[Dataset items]
------------------------------------------------------------------------

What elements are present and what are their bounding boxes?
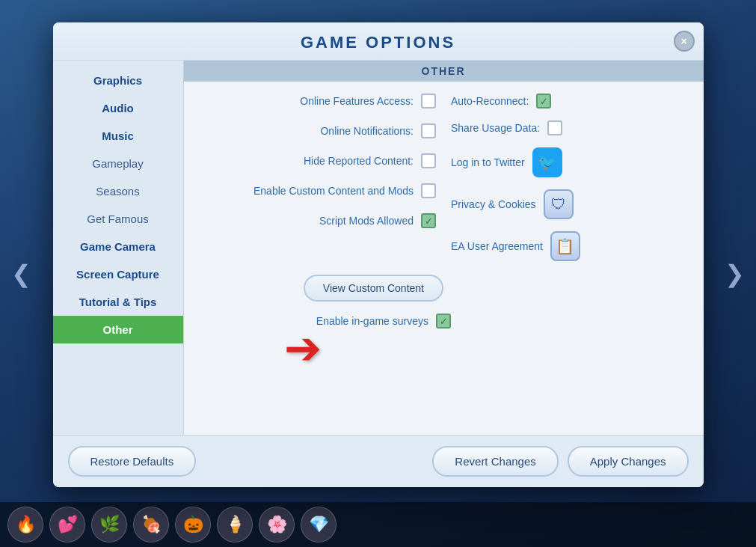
content-wrapper: Other Online Features Access: Online Not…: [184, 61, 704, 435]
share-usage-label: Share Usage Data:: [451, 121, 540, 135]
enable-surveys-checkbox[interactable]: ✓: [436, 314, 451, 328]
online-notifications-label: Online Notifications:: [320, 124, 414, 138]
sidebar-item-music[interactable]: Music: [53, 122, 183, 150]
online-notifications-checkbox[interactable]: [421, 123, 436, 138]
twitter-label: Log in to Twitter: [451, 156, 525, 169]
nav-right-arrow[interactable]: ❯: [725, 260, 745, 288]
sidebar-item-tutorial-tips[interactable]: Tutorial & Tips: [53, 288, 183, 316]
view-custom-row: View Custom Content: [199, 275, 689, 302]
footer-right-buttons: Revert Changes Apply Changes: [432, 446, 688, 477]
privacy-label: Privacy & Cookies: [451, 198, 536, 211]
bottom-icon-hearts[interactable]: 💕: [49, 507, 85, 543]
close-button[interactable]: ×: [674, 31, 695, 52]
view-custom-content-button[interactable]: View Custom Content: [304, 275, 443, 302]
script-mods-label: Script Mods Allowed: [319, 214, 414, 227]
twitter-button[interactable]: 🐦: [532, 147, 562, 177]
enable-custom-row: Enable Custom Content and Mods: [191, 183, 437, 198]
twitter-row: Log in to Twitter 🐦: [451, 147, 696, 177]
share-usage-checkbox[interactable]: [547, 120, 562, 135]
extra-section: View Custom Content Enable in-game surve…: [184, 267, 704, 343]
enable-custom-label: Enable Custom Content and Mods: [253, 184, 414, 198]
sidebar-item-get-famous[interactable]: Get Famous: [53, 205, 183, 233]
online-features-row: Online Features Access:: [191, 94, 437, 109]
bottom-icon-flower[interactable]: 🌸: [259, 507, 295, 543]
enable-surveys-row: Enable in-game surveys ✓: [199, 314, 689, 328]
revert-changes-button[interactable]: Revert Changes: [432, 446, 558, 477]
bottom-icon-fire[interactable]: 🔥: [7, 507, 43, 543]
online-features-checkbox[interactable]: [421, 94, 436, 109]
enable-surveys-label: Enable in-game surveys: [316, 314, 428, 328]
section-header: Other: [184, 61, 704, 82]
dialog-footer: Restore Defaults Revert Changes Apply Ch…: [53, 435, 704, 487]
online-features-label: Online Features Access:: [300, 94, 414, 108]
bottom-icon-diamond[interactable]: 💎: [301, 507, 336, 543]
sidebar-item-audio[interactable]: Audio: [53, 94, 183, 122]
sidebar-item-graphics[interactable]: Graphics: [53, 67, 183, 94]
bottom-icon-plant[interactable]: 🌿: [91, 507, 127, 543]
privacy-button[interactable]: 🛡: [544, 189, 574, 219]
hide-reported-checkbox[interactable]: [421, 153, 436, 168]
auto-reconnect-row: Auto-Reconnect: ✓: [451, 94, 696, 109]
right-options-col: Auto-Reconnect: ✓ Share Usage Data: Log …: [443, 94, 696, 261]
hide-reported-row: Hide Reported Content:: [191, 153, 437, 168]
sidebar-item-screen-capture[interactable]: Screen Capture: [53, 260, 183, 288]
auto-reconnect-label: Auto-Reconnect:: [451, 94, 529, 108]
ea-agreement-label: EA User Agreement: [451, 239, 543, 253]
script-mods-checkbox[interactable]: ✓: [421, 213, 436, 228]
bottom-bar: 🔥 💕 🌿 🍖 🎃 🍦 🌸 💎: [0, 502, 756, 547]
game-options-dialog: Game Options × Graphics Audio Music Game…: [53, 22, 704, 487]
apply-changes-button[interactable]: Apply Changes: [568, 446, 689, 477]
bottom-icon-meat[interactable]: 🍖: [133, 507, 169, 543]
bottom-icon-icecream[interactable]: 🍦: [217, 507, 253, 543]
hide-reported-label: Hide Reported Content:: [304, 154, 414, 168]
ea-agreement-row: EA User Agreement 📋: [451, 231, 696, 261]
sidebar-item-gameplay[interactable]: Gameplay: [53, 150, 183, 177]
enable-custom-checkbox[interactable]: [421, 183, 436, 198]
share-usage-row: Share Usage Data:: [451, 120, 696, 135]
sidebar-item-other[interactable]: Other: [53, 316, 183, 343]
sidebar: Graphics Audio Music Gameplay Seasons Ge…: [53, 61, 184, 435]
script-mods-row: Script Mods Allowed ✓: [191, 213, 437, 228]
nav-left-arrow[interactable]: ❮: [11, 260, 31, 288]
privacy-row: Privacy & Cookies 🛡: [451, 189, 696, 219]
ea-agreement-button[interactable]: 📋: [550, 231, 580, 261]
left-options-col: Online Features Access: Online Notificat…: [191, 94, 444, 261]
dialog-header: Game Options ×: [53, 22, 704, 61]
dialog-body: Graphics Audio Music Gameplay Seasons Ge…: [53, 61, 704, 435]
sidebar-item-seasons[interactable]: Seasons: [53, 177, 183, 205]
restore-defaults-button[interactable]: Restore Defaults: [68, 446, 197, 477]
online-notifications-row: Online Notifications:: [191, 123, 437, 138]
dialog-title: Game Options: [301, 33, 455, 52]
content-area: Other Online Features Access: Online Not…: [184, 61, 704, 435]
auto-reconnect-checkbox[interactable]: ✓: [536, 94, 551, 109]
bottom-icon-pumpkin[interactable]: 🎃: [175, 507, 211, 543]
sidebar-item-game-camera[interactable]: Game Camera: [53, 233, 183, 260]
main-options: Online Features Access: Online Notificat…: [184, 82, 704, 267]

------------------------------------------------------------------------

* [WHAT YOU NEED TO DO]
Return, exactly as they stand, all of the lines above, but not the pictures.

* [RESULT OF THIS TASK]
What elements are present and what are their bounding boxes?
content-wrapper: Other Online Features Access: Online Not…: [184, 61, 704, 435]
share-usage-label: Share Usage Data:: [451, 121, 540, 135]
enable-surveys-checkbox[interactable]: ✓: [436, 314, 451, 328]
online-notifications-label: Online Notifications:: [320, 124, 414, 138]
sidebar-item-music[interactable]: Music: [53, 122, 183, 150]
online-notifications-checkbox[interactable]: [421, 123, 436, 138]
twitter-label: Log in to Twitter: [451, 156, 525, 169]
nav-right-arrow[interactable]: ❯: [725, 260, 745, 288]
sidebar-item-tutorial-tips[interactable]: Tutorial & Tips: [53, 288, 183, 316]
view-custom-row: View Custom Content: [199, 275, 689, 302]
footer-right-buttons: Revert Changes Apply Changes: [432, 446, 688, 477]
privacy-label: Privacy & Cookies: [451, 198, 536, 211]
bottom-icon-hearts[interactable]: 💕: [49, 507, 85, 543]
close-button[interactable]: ×: [674, 31, 695, 52]
view-custom-content-button[interactable]: View Custom Content: [304, 275, 443, 302]
script-mods-label: Script Mods Allowed: [319, 214, 414, 227]
twitter-button[interactable]: 🐦: [532, 147, 562, 177]
enable-custom-row: Enable Custom Content and Mods: [191, 183, 437, 198]
twitter-row: Log in to Twitter 🐦: [451, 147, 696, 177]
share-usage-checkbox[interactable]: [547, 120, 562, 135]
extra-section: View Custom Content Enable in-game surve…: [184, 267, 704, 343]
enable-custom-label: Enable Custom Content and Mods: [253, 184, 414, 198]
sidebar-item-get-famous[interactable]: Get Famous: [53, 205, 183, 233]
online-features-row: Online Features Access:: [191, 94, 437, 109]
bottom-icon-flower[interactable]: 🌸: [259, 507, 295, 543]
enable-surveys-row: Enable in-game surveys ✓: [199, 314, 689, 328]
revert-changes-button[interactable]: Revert Changes: [432, 446, 558, 477]
bottom-icon-fire[interactable]: 🔥: [7, 507, 43, 543]
online-features-checkbox[interactable]: [421, 94, 436, 109]
enable-surveys-label: Enable in-game surveys: [316, 314, 428, 328]
section-header: Other: [184, 61, 704, 82]
dialog-footer: Restore Defaults Revert Changes Apply Ch…: [53, 435, 704, 487]
online-features-label: Online Features Access:: [300, 94, 414, 108]
bottom-icon-diamond[interactable]: 💎: [301, 507, 336, 543]
sidebar-item-audio[interactable]: Audio: [53, 94, 183, 122]
sidebar-item-graphics[interactable]: Graphics: [53, 67, 183, 94]
bottom-icon-plant[interactable]: 🌿: [91, 507, 127, 543]
privacy-button[interactable]: 🛡: [544, 189, 574, 219]
hide-reported-checkbox[interactable]: [421, 153, 436, 168]
auto-reconnect-row: Auto-Reconnect: ✓: [451, 94, 696, 109]
right-options-col: Auto-Reconnect: ✓ Share Usage Data: Log …: [443, 94, 696, 261]
hide-reported-row: Hide Reported Content:: [191, 153, 437, 168]
sidebar-item-screen-capture[interactable]: Screen Capture: [53, 260, 183, 288]
auto-reconnect-label: Auto-Reconnect:: [451, 94, 529, 108]
ea-agreement-label: EA User Agreement: [451, 239, 543, 253]
script-mods-checkbox[interactable]: ✓: [421, 213, 436, 228]
bottom-bar: 🔥 💕 🌿 🍖 🎃 🍦 🌸 💎: [0, 502, 756, 547]
game-options-dialog: Game Options × Graphics Audio Music Game…: [53, 22, 704, 487]
apply-changes-button[interactable]: Apply Changes: [568, 446, 689, 477]
bottom-icon-meat[interactable]: 🍖: [133, 507, 169, 543]
bottom-icon-icecream[interactable]: 🍦: [217, 507, 253, 543]
hide-reported-label: Hide Reported Content:: [304, 154, 414, 168]
ea-agreement-row: EA User Agreement 📋: [451, 231, 696, 261]
sidebar-item-gameplay[interactable]: Gameplay: [53, 150, 183, 177]
enable-custom-checkbox[interactable]: [421, 183, 436, 198]
share-usage-row: Share Usage Data:: [451, 120, 696, 135]
sidebar-item-other[interactable]: Other: [53, 316, 183, 343]
sidebar: Graphics Audio Music Gameplay Seasons Ge…: [53, 61, 184, 435]
script-mods-row: Script Mods Allowed ✓: [191, 213, 437, 228]
nav-left-arrow[interactable]: ❮: [11, 260, 31, 288]
privacy-row: Privacy & Cookies 🛡: [451, 189, 696, 219]
ea-agreement-button[interactable]: 📋: [550, 231, 580, 261]
left-options-col: Online Features Access: Online Notificat…: [191, 94, 444, 261]
dialog-header: Game Options ×: [53, 22, 704, 61]
dialog-body: Graphics Audio Music Gameplay Seasons Ge…: [53, 61, 704, 435]
sidebar-item-seasons[interactable]: Seasons: [53, 177, 183, 205]
restore-defaults-button[interactable]: Restore Defaults: [68, 446, 197, 477]
online-notifications-row: Online Notifications:: [191, 123, 437, 138]
dialog-title: Game Options: [301, 33, 455, 52]
content-area: Other Online Features Access: Online Not…: [184, 61, 704, 435]
auto-reconnect-checkbox[interactable]: ✓: [536, 94, 551, 109]
bottom-icon-pumpkin[interactable]: 🎃: [175, 507, 211, 543]
sidebar-item-game-camera[interactable]: Game Camera: [53, 233, 183, 260]
main-options: Online Features Access: Online Notificat…: [184, 82, 704, 267]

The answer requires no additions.